The SMR decreased with age, from 20–24 to 50–54 years, with mortality rates close to the general population’s ones in HIV-infected individuals of 70 years and older, as previously described [2,7,12,18,29]. In fact, young HIV-infected individuals have a higher risk of death than the general population due to the presence of HIV-infection itself, higher prevalence of intravenous drug use, tobacco smoking or heavy alcohol consumption, HCV/HBV co-infection or low compliance to therapy [33-36]. On the other hand, older HIV-positive individuals are more strictly monitored than individuals of the same age in the general population, getting earlier diagnosis and treatment for possible co-morbidities [2]. We found that women younger than 40 years had higher SMRs than men, similarly to that reported in other cohorts [2,7,12,35], maybe because they had less favorable socio-economic or life-style factors or a delayed first HIV test [2,18]. Further studies are necessary to find out the causes of this gender difference.

In the multivariate analysis, we found that CD4 cell count, AIDS event, cancer diagnosis occurrence, and the underuse or the absence of cART were associated with overall mortality. The protective effect of cART on risk of death was also confirmed by the analysis with a marginal structural model. These findings support the widespread view that strict cART adherence and early diagnosis of HIV infection are important for reducing the risk of death among HIV-infected individuals [37].

This study has various points of strength. First, the MASTER cohort provides an unbiased “real world” scenario of the clinical practice and epidemiological pattern of HIV infection and AIDS disease throughout Italy, from the beginning of HIV epidemic (1986) to today. Second, this study has a long-term follow-up, longer than most HIV cohort studies published so far, which analyzed mortality only after 1998 [3-7,18].

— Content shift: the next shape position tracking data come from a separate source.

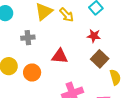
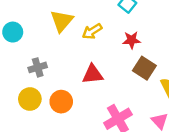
yellow arrow: (67, 15) -> (92, 31), moved, turned 112
gray cross: (28, 38) -> (38, 67), moved

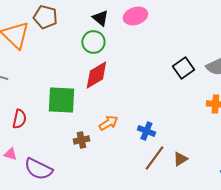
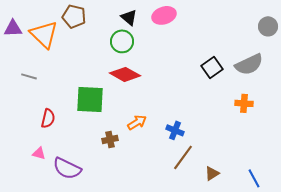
red diamond: (96, 75) -> (125, 74), turned 60
brown triangle: (180, 159) -> (212, 173), moved

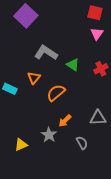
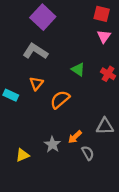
purple square: (26, 16) -> (43, 17), moved
gray L-shape: (46, 53) -> (35, 51), moved
red cross: (101, 69) -> (108, 74), turned -32
orange arrow: (65, 121) -> (75, 137), moved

This study has some limitations, too. First, as regards cancer incidence, we did not perform a record-linkage with Italian Cancer Registries, so some cancer cases may have not been captured in this analysis, especially NADCs. Therefore, the NADC incidence rates found in our study may have underestimated the true values. However, we are confident that cancer records collected by the HIV clinical personal were sufficiently accurate to minimize possible loss of cases. Indeed, in a previous study that we performed in Brescia using a record linkage with a population base cancer registry, we found similar results showing a moderately higher incidence of overall NADCs with SIR = 1.6 (1.4–1.9) [8].

As regards the vital status of subjects during and at the end of the follow-up, we performed a record-linkage of our data with those from mortality registries of Local Health Authorities in some centers for about 30% of the subjects and we found that the HIV original database included 793 and the record linkage with Local Health Authorities allow us to add 23, corresponding to 3% of the total deaths, thus producing a possible modest underestimate of all-cause mortality. Therefore, we are confident that the deaths recorded were also sufficiently complete in the others centers.

Second, we used the cART data concerning drugs prescriptions but did not consider patients’ adherence to therapy. As a consequence, the positive prognostic value of cART may be also higher than that we found in our study.

In conclusion, we found a dramatic reduction of incidence rates of ADCs, which provides support for the hypothesis of positive clinical effect of cART on the long term, and no variation of NADC incidence with respect to the general population over time. Overall mortality rates decreased over time, though they are still higher than those observed in the general population at present.